- Em 29 de maio, uma mulher da tribo Cheyenne do Norte sofreu um AVC enquanto trabalhava como cuidadora, ficou sem sentir o lado direito e foi transferida de helicóptero para Billings, Montana.
- Ela recebeu atendimento no Hospital Crow Northern Cheyenne e, depois, no Hospital St. Vincent, acordando no pronto-socorro com a paralisia parcial.
- Após semanas de reabilitação no Hospital de Reabilitação de Montana, ela conseguiu andar e falar novamente, com foco em caminhar e dançar.
- A paciente saiu do hospital dançando, para celebrar a recuperação e honrar a herança cultural, em meio ao apoio da família e da equipe de saúde.
- A terapeuta ocupacional descreveu a recuperação como emocionante, destacando a participação da paciente em atingir o objetivo de dançar, com cautela.

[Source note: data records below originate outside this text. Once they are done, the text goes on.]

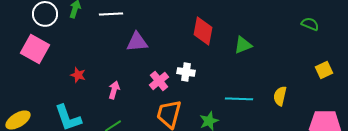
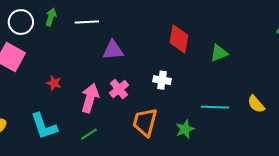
pink cross: (159, 81) -> (119, 89), moved
pink arrow: (114, 90) -> (90, 98), size x1.6
yellow semicircle: (280, 96) -> (256, 104), turned -54

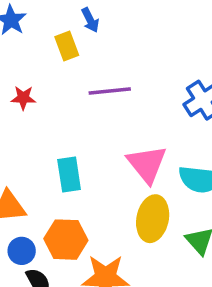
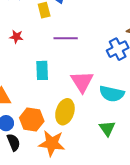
cyan rectangle: (69, 175) -> (42, 70), moved
yellow ellipse: (153, 219) -> (65, 112), moved

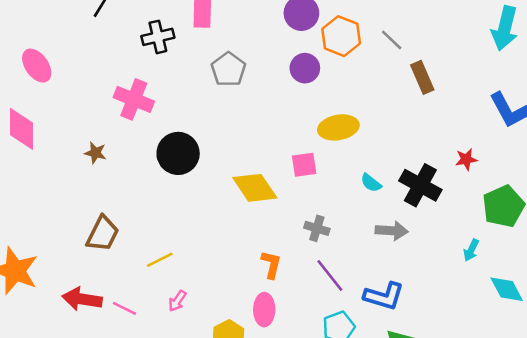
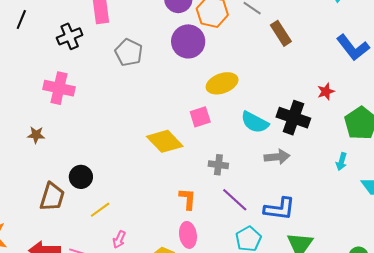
purple circle: (305, 68) -> (188, 41), size x1.4
black circle: (178, 153) -> (81, 177), moved, size x0.7
cyan semicircle: (371, 183) -> (255, 122), size x1.6

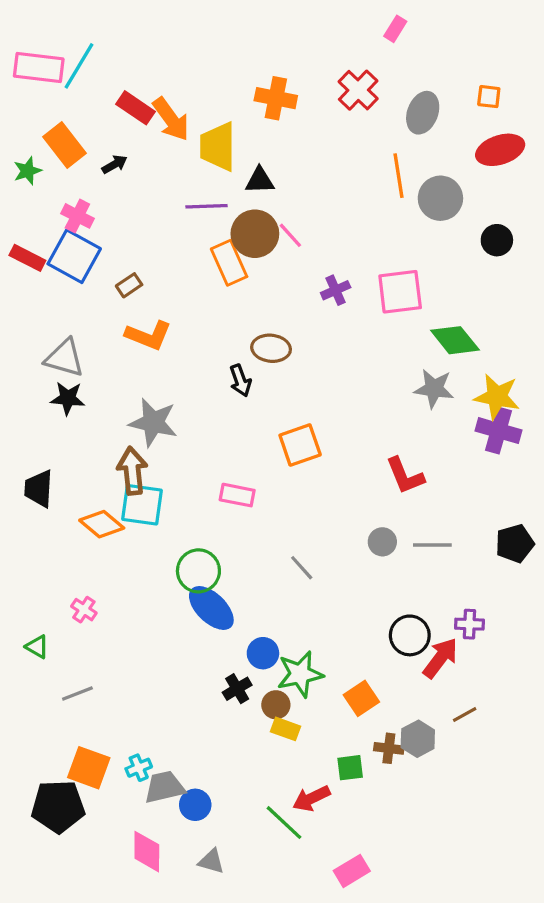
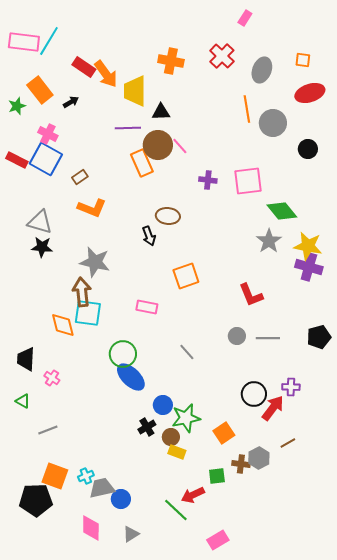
purple cross: (336, 290) -> (208, 180), turned 30
gray star: (434, 389) -> (269, 241), turned 30
black trapezoid: (39, 489) -> (26, 359), moved
orange diamond: (102, 524) -> (63, 325), turned 36
gray triangle: (211, 861) -> (131, 534), turned -48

Uma mulher da tribo Cheyenne do Norte sobreviveu a um AVC e deixou o hospital em Montana dançando, sinal de recuperação rápida. O caso ocorreu nos Estados Unidos, após a paciente apresentar queda progressiva de funções motoras e de fala.

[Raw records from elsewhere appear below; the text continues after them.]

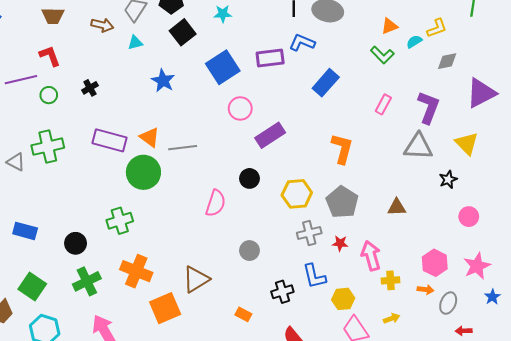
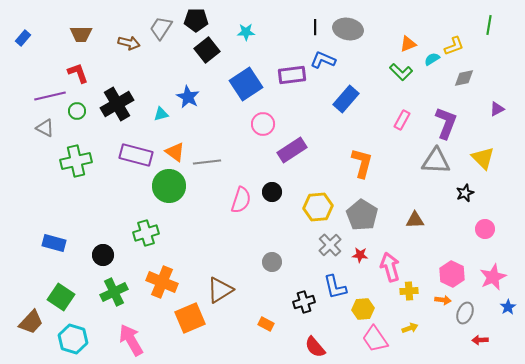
cyan triangle: (135, 43) -> (161, 114), moved
black cross: (90, 88) -> (117, 104), size x2.0
purple triangle: (481, 93) -> (497, 109), size x0.5
gray triangle: (16, 162) -> (45, 128), moved
pink semicircle: (216, 203) -> (241, 200), moved
gray cross: (309, 233) -> (330, 245), turned -30

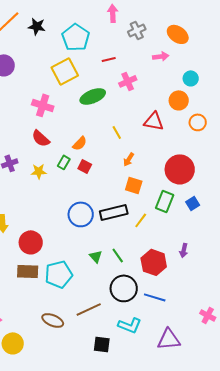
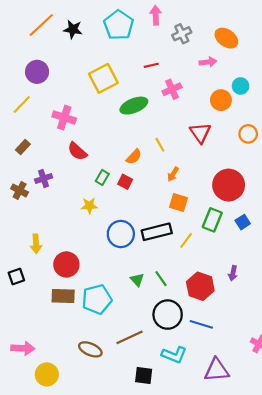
cyan pentagon: (76, 37) -> (119, 25), moved
orange circle: (179, 100) -> (221, 100), moved
pink cross: (43, 105) -> (64, 118), moved
red triangle: (154, 121) -> (200, 133), turned 45
orange semicircle: (80, 143) -> (134, 157), moved
yellow star: (39, 171) -> (89, 206), moved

A vítima, cuja identidade é divulgada pela família apenas como Clara Ann White Crane, começou a apresentar sintomas em 29 de maio, quando trabalhava como cuidadora. Ela descreveu formigamento no corpo e sudorese intensa antes de buscar atendimento.
Após atendimento inicial, White Crane foi levada de helicóptero para o Hospital St. Vincent, em Billings, onde acordou no pronto-socorro sem sensibilidade no lado direito do corpo. A equipe confirmou AVC e iniciou reabilitação.

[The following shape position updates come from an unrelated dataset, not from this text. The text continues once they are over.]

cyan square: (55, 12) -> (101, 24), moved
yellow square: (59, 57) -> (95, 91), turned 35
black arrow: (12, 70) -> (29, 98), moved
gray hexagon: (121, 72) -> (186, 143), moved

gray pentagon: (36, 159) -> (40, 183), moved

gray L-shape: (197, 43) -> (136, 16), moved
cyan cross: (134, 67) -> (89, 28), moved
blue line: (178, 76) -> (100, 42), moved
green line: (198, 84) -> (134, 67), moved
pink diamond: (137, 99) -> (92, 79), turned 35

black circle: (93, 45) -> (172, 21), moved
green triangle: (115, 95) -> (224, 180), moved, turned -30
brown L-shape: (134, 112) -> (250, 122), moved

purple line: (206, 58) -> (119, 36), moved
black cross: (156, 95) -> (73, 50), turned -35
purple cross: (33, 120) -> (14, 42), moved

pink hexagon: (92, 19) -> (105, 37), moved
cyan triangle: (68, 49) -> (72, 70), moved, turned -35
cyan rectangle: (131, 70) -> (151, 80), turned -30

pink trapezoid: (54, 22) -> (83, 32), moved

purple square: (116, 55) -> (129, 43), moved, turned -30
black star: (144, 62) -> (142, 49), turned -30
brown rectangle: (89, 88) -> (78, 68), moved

Para evitar complicações, a paciente foi transferida ao Hospital Crow Northern Cheyenne e depois encaminhada ao Hospital de Reabilitação de Montana, também em Billings, buscando recuperação motor e de fala. O objetivo declarado era recuperar a capacidade de andar.
Recuperação acelerada e vínculo com a cultura
Nestes dois primeiros meses de reabilitação, Clara mostrou progresso relevante, recebendo apoio da equipe médica e de familiares. Enfermeira Sammi Jorgensen ressaltou o potencial de recuperação da paciente desde o início.
A terapeuta ocupacional Andrea Dougherty destacou a evolução rápida de White Crane, enfatizando o papel da motivação pessoal e do suporte familiar, além da importância de tradições culturais na recuperação. A enferma também mencionou o valor das danças e canções de sua gente na jornada.
Ao completar duas semanas de reabilitação, a paciente já demonstrava capacidade de locomoção independente e iniciou a prática de movimentos adicionais, com foco na recuperação total. A equipe médica descreveu o caso como excepcional para o estágio de reabilitação.